I met my friend, Sally, when we both worked for a property development company in London some years ago. She cooked for the directors and I used to love hanging out talking to her in the kitchen, poking my nose, but more often my finger, into something tasty. That last habit pretty much came to an end when I sneakily dipped my finger into what I thought was cream but turned out to be horseradish cream. Whoa, hot…!
I must have liked this ice cream recipe, as I wrote it down. I hadn’t heard of brown bread ice cream then and haven’t seen it anywhere since. I know it’s out there because when I googled it there were recipes abound with a variety of methods and ingredients.
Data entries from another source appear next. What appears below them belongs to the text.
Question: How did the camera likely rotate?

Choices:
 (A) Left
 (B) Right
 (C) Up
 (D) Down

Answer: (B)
That, of course, only confused me. As did its origin – so I’ll leave it to the experts to decide whether it came from England, Ireland or someplace else.
There’s minimal information in the recipe so I’ve muddled along with what I’d written. It turned out quite good but I’d have liked it more creamy and with a smoother texture.
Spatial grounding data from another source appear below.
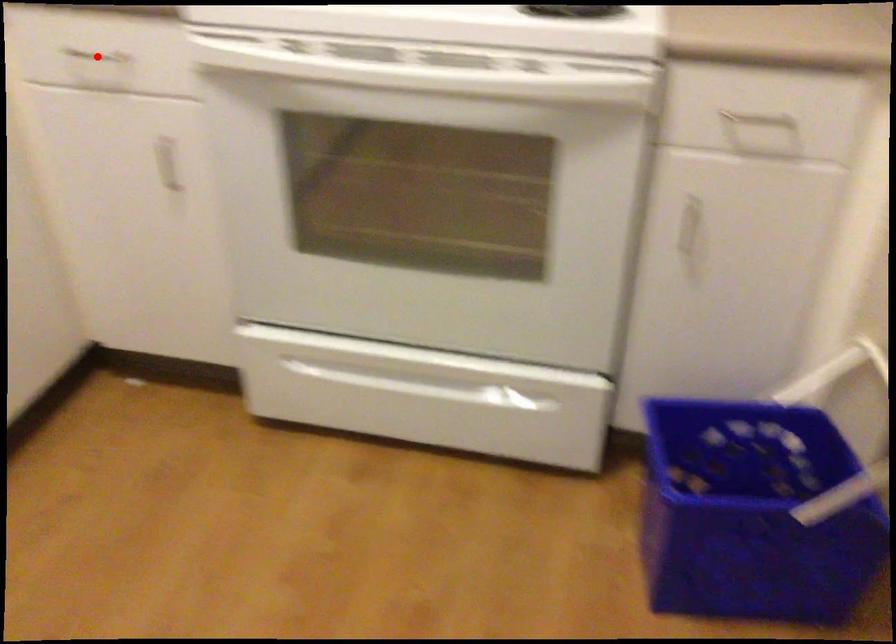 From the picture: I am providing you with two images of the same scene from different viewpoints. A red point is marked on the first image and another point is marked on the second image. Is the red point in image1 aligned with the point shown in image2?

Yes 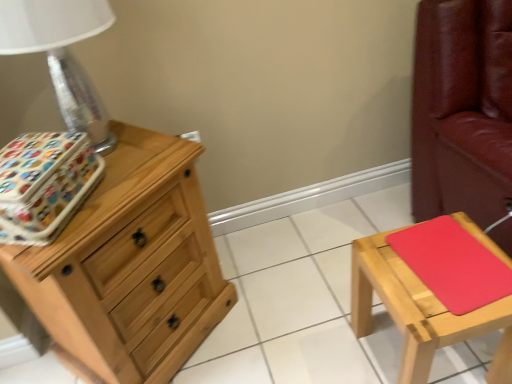 Question: Considering the relative sizes of natural wood chest of drawers at left and metallic silver table lamp at left in the image provided, is natural wood chest of drawers at left taller than metallic silver table lamp at left?

Choices:
 (A) no
 (B) yes

Answer: (B)

Question: Could you tell me if natural wood chest of drawers at left is facing metallic silver table lamp at left?

Choices:
 (A) yes
 (B) no

Answer: (B)

Question: From the image's perspective, is natural wood chest of drawers at left below metallic silver table lamp at left?

Choices:
 (A) yes
 (B) no

Answer: (A)

Question: From the image's perspective, is natural wood chest of drawers at left on metallic silver table lamp at left?

Choices:
 (A) no
 (B) yes

Answer: (A)

Question: Is natural wood chest of drawers at left to the left of metallic silver table lamp at left from the viewer's perspective?

Choices:
 (A) yes
 (B) no

Answer: (B)

Question: Choose the correct answer: Is patterned fabric storage box at left inside red matte pad at right or outside it?

Choices:
 (A) inside
 (B) outside

Answer: (B)

Question: Is patterned fabric storage box at left in front of or behind red matte pad at right in the image?

Choices:
 (A) behind
 (B) front

Answer: (B)

Question: Would you say patterned fabric storage box at left is to the left or to the right of red matte pad at right in the picture?

Choices:
 (A) right
 (B) left

Answer: (B)

Question: In terms of width, does patterned fabric storage box at left look wider or thinner when compared to red matte pad at right?

Choices:
 (A) thin
 (B) wide

Answer: (A)

Question: Is point (22, 206) positioned closer to the camera than point (362, 240)?

Choices:
 (A) closer
 (B) farther

Answer: (A)

Question: Relative to matte wood stool at right, is patterned fabric storage box at left in front or behind?

Choices:
 (A) behind
 (B) front

Answer: (B)

Question: Is patterned fabric storage box at left wider or thinner than matte wood stool at right?

Choices:
 (A) wide
 (B) thin

Answer: (B)

Question: In the image, is patterned fabric storage box at left on the left side or the right side of matte wood stool at right?

Choices:
 (A) left
 (B) right

Answer: (A)

Question: Looking at the image, does natural wood chest of drawers at left seem bigger or smaller compared to patterned fabric storage box at left?

Choices:
 (A) small
 (B) big

Answer: (B)

Question: From the image's perspective, relative to patterned fabric storage box at left, is natural wood chest of drawers at left above or below?

Choices:
 (A) below
 (B) above

Answer: (A)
I didn’t have enough cream so topped it up with milk, which I’d seen used in another version. I was also trying to overcome the overindulgence of pouring 300ml cream and then some more into the bowl! Go figure…this is why it is not as creamy, isn’t it? Still, with less fat and wholemeal breadcrumbs, don’t you just feel much better? No? Thought not. Neither do I.
My (ahem) drinks cupboard - not that I have one you understand, just a collection of odd, seldom-used bottles – consists of Limoncello and Malibu (the youngest inhabitants) and sherry, port and Frangelico (so old I can’t even remember what that is), but not regular rum, so Malibu it was. (Aren’t liqueur bottles such weird shapes? They really stand out, screaming, “look at me, look at me”, then obviously no-one does because they sit there for years until you’re required to use a drop in some dish.)
On the web, some brown bread ice cream recipes used ice cream makers, some used a custard base and a lot were caramelizing the breadcrumbs with sugar before toasting.
I'll leave the breadcrumbs coarser next time (I got a bit carried away on the pulse button!). I’m also keen on caramelizing them to see how it changes the taste.
Whizzing up breadcrumbs from leftover wholemeal bread and putting them in a plastic bag in the freezer means they’re ready for use when you want to whip up this dessert. Then all you just have to do is wait until it freezes.
Take the ice cream out to soften about 30 minutes before serving.
Note: I decorated the scoop in the photograph with some fine strips of candied kumquats.
This is my September entry for Sweet New Zealand hosted this month by Pease Pudding.
brown bread ice cream
75g/3oz wholemeal breadcrumbs
300ml/1/2 pint double cream*
250ml/8 fl oz of whipping cream*
75g/3oz demerara/pale brown soft sugar
2 egg yolks
1 tbsp rum (optional – I substituted with Malibu)
2 egg whites (stiffly whisked)
1 tbsp honey
*As I’ve never seen double cream here in New Zealand, I suggest using single cream for both types mentioned.
Spread breadcrumbs on a baking tray and roast in a moderately hot oven (180°C) until crisp and lightly browned. Leave to cool.
Beat the creams with the sugar.
Mix the egg yolks with the rum and add to cream.
Gently fold the cooled breadcrumbs into the cream mixture.
Beat the egg whites until stiff and fold into the mixture with the honey.
Freeze. Remove from the freezer about 30 minutes before serving.